**What to produce**:
Every record, from first to last, should be retyped word for word.

(Input records Opens)

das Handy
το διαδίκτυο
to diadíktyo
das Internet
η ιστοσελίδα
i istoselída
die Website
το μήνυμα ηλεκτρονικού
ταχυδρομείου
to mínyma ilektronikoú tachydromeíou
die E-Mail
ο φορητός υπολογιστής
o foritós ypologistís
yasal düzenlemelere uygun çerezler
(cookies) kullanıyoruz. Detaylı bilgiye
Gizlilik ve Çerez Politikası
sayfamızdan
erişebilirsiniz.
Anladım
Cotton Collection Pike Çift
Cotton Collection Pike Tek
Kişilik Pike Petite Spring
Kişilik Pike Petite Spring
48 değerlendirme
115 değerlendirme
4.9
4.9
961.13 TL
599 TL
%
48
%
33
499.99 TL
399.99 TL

(Input records Closes)

**Response to this exercise**:
das Handy
το διαδίκτυο
to diadíktyo
das Internet
η ιστοσελίδα
i istoselída
die Website
το μήνυμα ηλεκτρονικού
ταχυδρομείου
to mínyma ilektronikoú tachydromeíou
die E-Mail
ο φορητός υπολογιστής
o foritós ypologistís
yasal düzenlemelere uygun çerezler
(cookies) kullanıyoruz. Detaylı bilgiye
Gizlilik ve Çerez Politikası
sayfamızdan
erişebilirsiniz.
Anladım
Cotton Collection Pike Çift
Cotton Collection Pike Tek
Kişilik Pike Petite Spring
Kişilik Pike Petite Spring
48 değerlendirme
115 değerlendirme
4.9
4.9
961.13 TL
599 TL
%
48
%
33
499.99 TL
399.99 TL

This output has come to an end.